The March result was the second weakest since June 2017, and the first quarterly average for 2018 (51.0) is the weakest since the third quarter of 2016, Markit says.

However, while the result is not spectacular, manufactures have gone back to work and output was rising steadily, even if the rate of expansion had slowed to a five-month low. Anecdotal evidence attributed the sustained increase to a continued upturn in client demand, reported the consultant.

And manufacturers are continuing to receive new orders, even if the pace of growth in new orders slowed in March.

“The rate of increase [in new orders] was the slowest in the current 20-month sequence of expansion. Although some panellists linked the rise to the acquisition of new clients, others raised concerns regarding signs of more fragile demand. That said, export order growth remained solid overall,” Markit said.

The slower growth means there is some spare production capacity in the system, despite backlogs in orders and falling unemployment, which remains at record lows of about 5%, although the rate of job shedding was only marginal.

Inflation is also at a record low, but companies are seeing costs increase. While the consumer price index was also at a record low of 2.2 in February, the producer price index remained at an elevated level of 5% in January and 5.7% in February, albeit down from 8.4% in the last month of last year. Increases in raw material prices are driving prices higher for producers.

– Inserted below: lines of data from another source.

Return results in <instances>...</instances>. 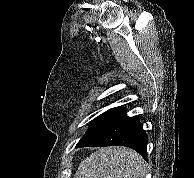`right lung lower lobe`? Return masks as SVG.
<instances>
[{
  "mask_svg": "<svg viewBox=\"0 0 194 178\" xmlns=\"http://www.w3.org/2000/svg\"><path fill=\"white\" fill-rule=\"evenodd\" d=\"M86 146H125L147 159V136L143 126L138 119L128 117L125 108H120L86 133L76 147Z\"/></svg>",
  "mask_w": 194,
  "mask_h": 178,
  "instance_id": "obj_1",
  "label": "right lung lower lobe"
}]
</instances>
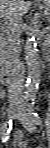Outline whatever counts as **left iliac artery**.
Here are the masks:
<instances>
[{
    "mask_svg": "<svg viewBox=\"0 0 50 148\" xmlns=\"http://www.w3.org/2000/svg\"><path fill=\"white\" fill-rule=\"evenodd\" d=\"M30 114H31L32 121L35 124L40 125L42 123V120H41L40 116L37 113L31 112Z\"/></svg>",
    "mask_w": 50,
    "mask_h": 148,
    "instance_id": "obj_1",
    "label": "left iliac artery"
}]
</instances>
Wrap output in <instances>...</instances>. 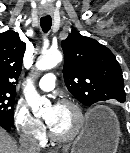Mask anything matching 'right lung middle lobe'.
Masks as SVG:
<instances>
[{
  "label": "right lung middle lobe",
  "mask_w": 130,
  "mask_h": 153,
  "mask_svg": "<svg viewBox=\"0 0 130 153\" xmlns=\"http://www.w3.org/2000/svg\"><path fill=\"white\" fill-rule=\"evenodd\" d=\"M14 95L0 93V119L14 125Z\"/></svg>",
  "instance_id": "obj_1"
}]
</instances>
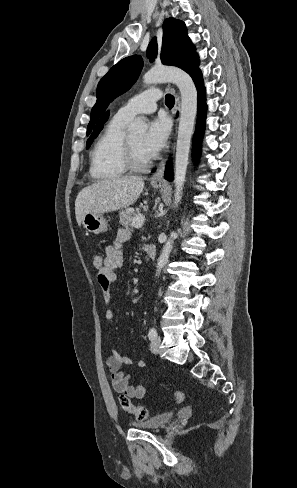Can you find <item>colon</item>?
<instances>
[{"label": "colon", "mask_w": 297, "mask_h": 488, "mask_svg": "<svg viewBox=\"0 0 297 488\" xmlns=\"http://www.w3.org/2000/svg\"><path fill=\"white\" fill-rule=\"evenodd\" d=\"M93 265L97 270H99L103 266V257L101 255H94ZM174 398L177 403H181L184 399L183 392L177 391ZM119 403L125 412L133 414L137 420L143 421L148 419L150 416V412L146 407L133 404L130 398L124 394H120Z\"/></svg>", "instance_id": "5ec220e1"}]
</instances>
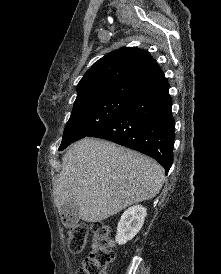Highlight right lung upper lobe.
I'll use <instances>...</instances> for the list:
<instances>
[{
  "label": "right lung upper lobe",
  "instance_id": "right-lung-upper-lobe-1",
  "mask_svg": "<svg viewBox=\"0 0 221 274\" xmlns=\"http://www.w3.org/2000/svg\"><path fill=\"white\" fill-rule=\"evenodd\" d=\"M165 79L142 49L123 47L98 60L80 80L76 100L92 97L135 99Z\"/></svg>",
  "mask_w": 221,
  "mask_h": 274
}]
</instances>
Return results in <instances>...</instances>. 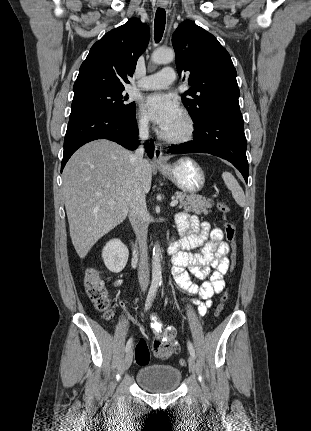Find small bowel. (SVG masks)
Here are the masks:
<instances>
[{
  "label": "small bowel",
  "mask_w": 311,
  "mask_h": 431,
  "mask_svg": "<svg viewBox=\"0 0 311 431\" xmlns=\"http://www.w3.org/2000/svg\"><path fill=\"white\" fill-rule=\"evenodd\" d=\"M176 225L180 239L174 243L171 253L173 274L186 293L198 297L192 301L204 314L211 306V298L225 287L229 245L223 241L220 228H211L208 222H201L195 215L178 213ZM185 269L202 283H193ZM151 327L157 335L163 334L165 339L174 341L176 330L173 327L163 328L156 315L151 317Z\"/></svg>",
  "instance_id": "small-bowel-1"
}]
</instances>
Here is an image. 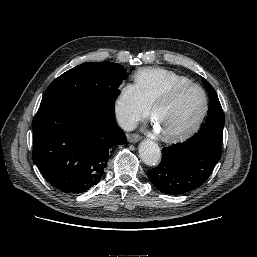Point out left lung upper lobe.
<instances>
[{"label": "left lung upper lobe", "instance_id": "5c2ea615", "mask_svg": "<svg viewBox=\"0 0 257 257\" xmlns=\"http://www.w3.org/2000/svg\"><path fill=\"white\" fill-rule=\"evenodd\" d=\"M202 81L208 90L210 105L205 124L203 125L199 133L195 134L193 137L210 135L223 138V127L225 119L220 101L212 85L204 78H202Z\"/></svg>", "mask_w": 257, "mask_h": 257}]
</instances>
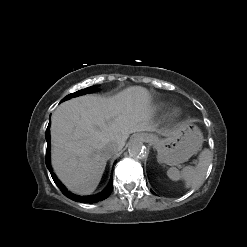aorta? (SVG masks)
<instances>
[{
	"instance_id": "aorta-1",
	"label": "aorta",
	"mask_w": 247,
	"mask_h": 247,
	"mask_svg": "<svg viewBox=\"0 0 247 247\" xmlns=\"http://www.w3.org/2000/svg\"><path fill=\"white\" fill-rule=\"evenodd\" d=\"M129 155L133 158H142L144 156V145L139 140H133L128 147Z\"/></svg>"
}]
</instances>
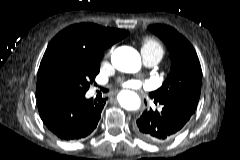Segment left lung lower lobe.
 I'll return each mask as SVG.
<instances>
[{
	"instance_id": "1",
	"label": "left lung lower lobe",
	"mask_w": 240,
	"mask_h": 160,
	"mask_svg": "<svg viewBox=\"0 0 240 160\" xmlns=\"http://www.w3.org/2000/svg\"><path fill=\"white\" fill-rule=\"evenodd\" d=\"M159 103L163 105L161 112L150 109L136 121L137 134L151 143H163L173 138L195 112V109L178 102Z\"/></svg>"
}]
</instances>
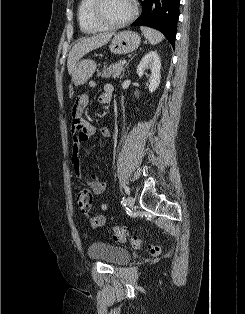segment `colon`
<instances>
[{
  "label": "colon",
  "instance_id": "colon-1",
  "mask_svg": "<svg viewBox=\"0 0 245 314\" xmlns=\"http://www.w3.org/2000/svg\"><path fill=\"white\" fill-rule=\"evenodd\" d=\"M77 204L81 212L88 213L90 212L92 205V194L91 191L87 188H82L77 193ZM113 239L118 242H126L129 241L132 247L136 249H140L145 247V244L139 237H130L126 229L122 226H113ZM153 256H158L161 252V248L159 245L149 244L146 246Z\"/></svg>",
  "mask_w": 245,
  "mask_h": 314
}]
</instances>
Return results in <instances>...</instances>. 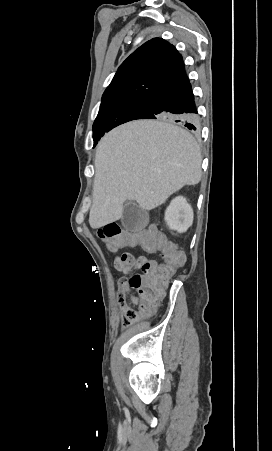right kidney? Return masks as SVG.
Returning <instances> with one entry per match:
<instances>
[{
    "instance_id": "ca27d5eb",
    "label": "right kidney",
    "mask_w": 272,
    "mask_h": 451,
    "mask_svg": "<svg viewBox=\"0 0 272 451\" xmlns=\"http://www.w3.org/2000/svg\"><path fill=\"white\" fill-rule=\"evenodd\" d=\"M193 210L186 198L178 196L172 200L165 212V222L169 229H177L179 233L186 231L193 224Z\"/></svg>"
}]
</instances>
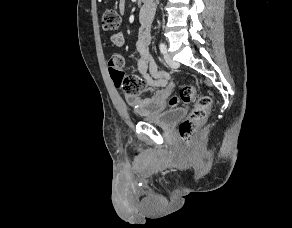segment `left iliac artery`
Here are the masks:
<instances>
[{"label":"left iliac artery","instance_id":"obj_1","mask_svg":"<svg viewBox=\"0 0 292 228\" xmlns=\"http://www.w3.org/2000/svg\"><path fill=\"white\" fill-rule=\"evenodd\" d=\"M159 49H160L161 53H163V54L167 53V47L164 43H160Z\"/></svg>","mask_w":292,"mask_h":228}]
</instances>
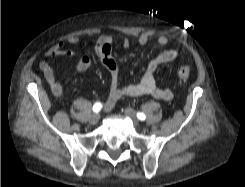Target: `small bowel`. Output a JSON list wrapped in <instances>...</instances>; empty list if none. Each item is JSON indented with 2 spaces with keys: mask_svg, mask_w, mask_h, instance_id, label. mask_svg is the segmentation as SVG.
Masks as SVG:
<instances>
[{
  "mask_svg": "<svg viewBox=\"0 0 245 187\" xmlns=\"http://www.w3.org/2000/svg\"><path fill=\"white\" fill-rule=\"evenodd\" d=\"M150 38L146 34H141L138 37V43L140 45H146ZM78 40L72 38L69 40L70 44H76ZM124 48L130 46V40L124 37L121 41ZM157 44L159 46H166L168 44V38L164 35H160L157 38ZM64 43L58 42L48 50V56L55 57L62 53ZM113 38L111 36L101 37L95 44V52L101 59L104 66L107 68L110 74V92L107 101L104 104L105 110H110L114 107L116 102L123 96H142L149 95L153 98L169 101L173 98V92L168 88H161L157 85L155 80V73L159 66L162 64L171 62L178 58L179 51L176 48H170L162 51L156 57H154L147 65L146 70L137 83H130L121 86L119 84V66L112 55ZM91 65V59L87 55L81 56L74 65V71L81 73L86 71ZM40 70L43 73L44 78L50 85L51 91L55 95H61L63 92L62 85L56 80L55 73L50 63L46 60L40 62Z\"/></svg>",
  "mask_w": 245,
  "mask_h": 187,
  "instance_id": "c3829d8e",
  "label": "small bowel"
}]
</instances>
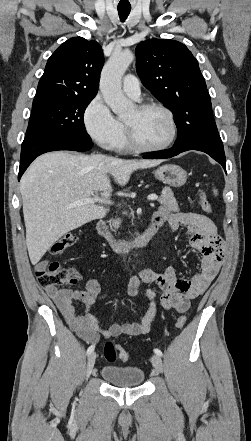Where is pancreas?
I'll return each instance as SVG.
<instances>
[{
	"label": "pancreas",
	"instance_id": "pancreas-1",
	"mask_svg": "<svg viewBox=\"0 0 251 441\" xmlns=\"http://www.w3.org/2000/svg\"><path fill=\"white\" fill-rule=\"evenodd\" d=\"M159 203L162 204L168 211L179 212L178 203L174 197L172 190L169 187L163 188V194L158 199ZM121 220L115 219L112 222L114 228H118Z\"/></svg>",
	"mask_w": 251,
	"mask_h": 441
}]
</instances>
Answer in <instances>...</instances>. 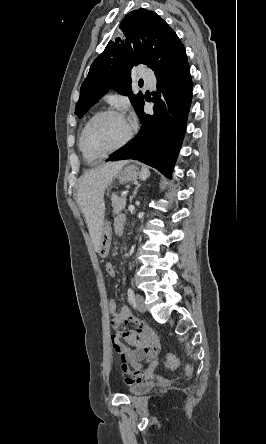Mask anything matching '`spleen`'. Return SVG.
<instances>
[{
	"mask_svg": "<svg viewBox=\"0 0 266 444\" xmlns=\"http://www.w3.org/2000/svg\"><path fill=\"white\" fill-rule=\"evenodd\" d=\"M142 171H143V173H144V178H146V177L149 176L150 172H149V170H148L146 167H143V168H142Z\"/></svg>",
	"mask_w": 266,
	"mask_h": 444,
	"instance_id": "obj_1",
	"label": "spleen"
}]
</instances>
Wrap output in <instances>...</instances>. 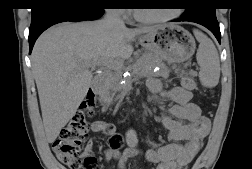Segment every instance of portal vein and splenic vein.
Listing matches in <instances>:
<instances>
[{
    "mask_svg": "<svg viewBox=\"0 0 252 169\" xmlns=\"http://www.w3.org/2000/svg\"><path fill=\"white\" fill-rule=\"evenodd\" d=\"M95 65H104L113 70H119L122 68V64L114 59H106L96 62Z\"/></svg>",
    "mask_w": 252,
    "mask_h": 169,
    "instance_id": "portal-vein-and-splenic-vein-1",
    "label": "portal vein and splenic vein"
}]
</instances>
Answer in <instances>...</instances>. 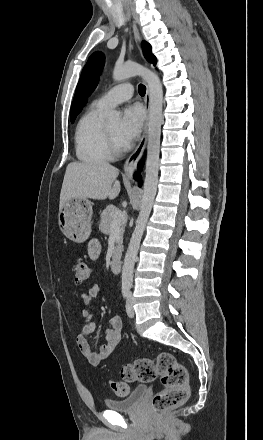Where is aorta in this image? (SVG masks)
<instances>
[{"instance_id": "1", "label": "aorta", "mask_w": 263, "mask_h": 440, "mask_svg": "<svg viewBox=\"0 0 263 440\" xmlns=\"http://www.w3.org/2000/svg\"><path fill=\"white\" fill-rule=\"evenodd\" d=\"M133 76H141L147 83L150 104L143 196L140 213L136 221V226L126 252L122 268V286L128 287L132 285L136 256L157 192L163 107L162 84L159 77L154 72L137 63L115 65L113 70V79L115 81H123ZM104 116L108 122H116L120 118V115L117 111H107Z\"/></svg>"}]
</instances>
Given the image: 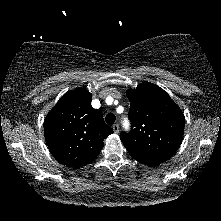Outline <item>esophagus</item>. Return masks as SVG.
<instances>
[{"label": "esophagus", "instance_id": "obj_1", "mask_svg": "<svg viewBox=\"0 0 221 221\" xmlns=\"http://www.w3.org/2000/svg\"><path fill=\"white\" fill-rule=\"evenodd\" d=\"M112 129H113L114 133H119V125L118 124L113 125Z\"/></svg>", "mask_w": 221, "mask_h": 221}]
</instances>
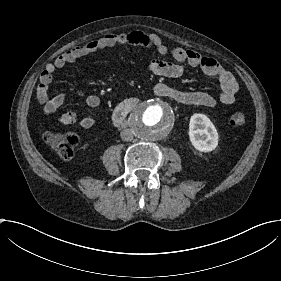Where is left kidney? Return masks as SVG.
Listing matches in <instances>:
<instances>
[{
  "mask_svg": "<svg viewBox=\"0 0 281 281\" xmlns=\"http://www.w3.org/2000/svg\"><path fill=\"white\" fill-rule=\"evenodd\" d=\"M189 140L195 150L203 153L214 151L219 144V135L210 118L195 113L190 118Z\"/></svg>",
  "mask_w": 281,
  "mask_h": 281,
  "instance_id": "obj_1",
  "label": "left kidney"
}]
</instances>
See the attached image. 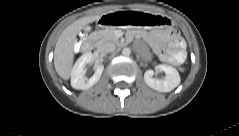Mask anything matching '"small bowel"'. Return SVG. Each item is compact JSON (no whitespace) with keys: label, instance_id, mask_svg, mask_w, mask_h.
Here are the masks:
<instances>
[{"label":"small bowel","instance_id":"1","mask_svg":"<svg viewBox=\"0 0 239 136\" xmlns=\"http://www.w3.org/2000/svg\"><path fill=\"white\" fill-rule=\"evenodd\" d=\"M169 36L171 39H173L174 51L172 53L161 51L160 57L164 62L167 63H181L185 58L184 41L178 36L176 32H170ZM138 47H140V45H138Z\"/></svg>","mask_w":239,"mask_h":136}]
</instances>
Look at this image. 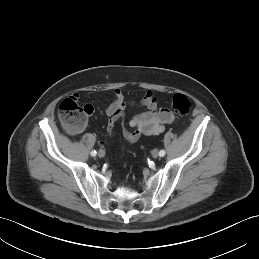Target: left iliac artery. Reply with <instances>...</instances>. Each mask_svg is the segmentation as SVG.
Segmentation results:
<instances>
[{"mask_svg":"<svg viewBox=\"0 0 259 259\" xmlns=\"http://www.w3.org/2000/svg\"><path fill=\"white\" fill-rule=\"evenodd\" d=\"M165 153H166L165 150H160L159 156L163 157L165 155Z\"/></svg>","mask_w":259,"mask_h":259,"instance_id":"left-iliac-artery-1","label":"left iliac artery"}]
</instances>
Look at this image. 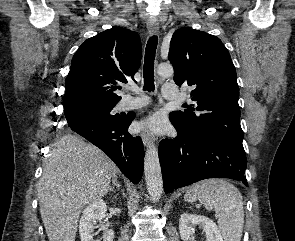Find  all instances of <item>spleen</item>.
Segmentation results:
<instances>
[{"label": "spleen", "instance_id": "obj_1", "mask_svg": "<svg viewBox=\"0 0 295 241\" xmlns=\"http://www.w3.org/2000/svg\"><path fill=\"white\" fill-rule=\"evenodd\" d=\"M185 201L199 200L207 210L218 215L223 241H240L244 225L243 198L239 190L224 179L213 178L189 187Z\"/></svg>", "mask_w": 295, "mask_h": 241}]
</instances>
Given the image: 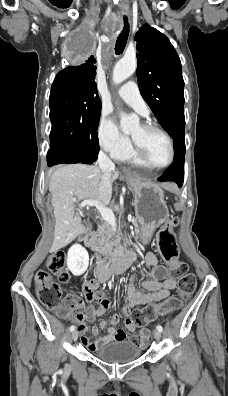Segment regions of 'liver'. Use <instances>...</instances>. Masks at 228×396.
I'll use <instances>...</instances> for the list:
<instances>
[{
    "mask_svg": "<svg viewBox=\"0 0 228 396\" xmlns=\"http://www.w3.org/2000/svg\"><path fill=\"white\" fill-rule=\"evenodd\" d=\"M102 172L97 165L71 164L60 167L51 176L49 191L55 216L54 239L51 251L55 252L71 243L86 230L76 209L81 200H97L108 204L110 195L100 194ZM119 174L111 172L110 180L115 181Z\"/></svg>",
    "mask_w": 228,
    "mask_h": 396,
    "instance_id": "liver-1",
    "label": "liver"
}]
</instances>
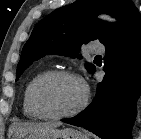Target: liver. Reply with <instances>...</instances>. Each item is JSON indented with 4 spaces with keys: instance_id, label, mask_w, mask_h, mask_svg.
Masks as SVG:
<instances>
[{
    "instance_id": "6515ba94",
    "label": "liver",
    "mask_w": 141,
    "mask_h": 139,
    "mask_svg": "<svg viewBox=\"0 0 141 139\" xmlns=\"http://www.w3.org/2000/svg\"><path fill=\"white\" fill-rule=\"evenodd\" d=\"M60 125H61L60 122L16 123L10 127L9 134L12 135L13 133H15V135H23L34 130L56 128L57 126Z\"/></svg>"
}]
</instances>
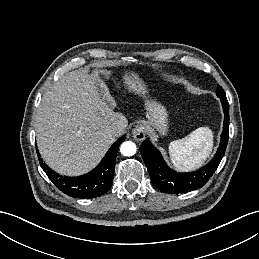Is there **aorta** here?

“Panellists reportedly passed on higher costs to clients through a rise in charges. That said, inflationary pressures remained muted in the context of the series history, despite rates of both input price and output charge inflation accelerating,” said Markit.

Finally, expectations towards the year-ahead outlook for output dipped to a three-month low but remained strong overall, said Markit. Survey respondents linked optimism to product development and hopes of more robust client demand.

Commenting on the Russia Manufacturing PMI survey data, Sian Jones, economist at IHS Markit, said: “March survey data indicated a marginal improvement in operating conditions across the manufacturing sector. Although the overall pace of growth was faster, both output and new orders expanded at weaker rates. Moreover, average growth in the first quarter of 2018 was the slowest since the third quarter of 2016. Meanwhile, despite both input price and output charge inflation accelerating, rates of increase remained subdued in the context of the series history. Although output growth eased for the second successive month, business confidence was nonetheless strong in March. Those expecting output to rise over the next 12 months attributed their optimism to new product development and hopes of more robust client demand.”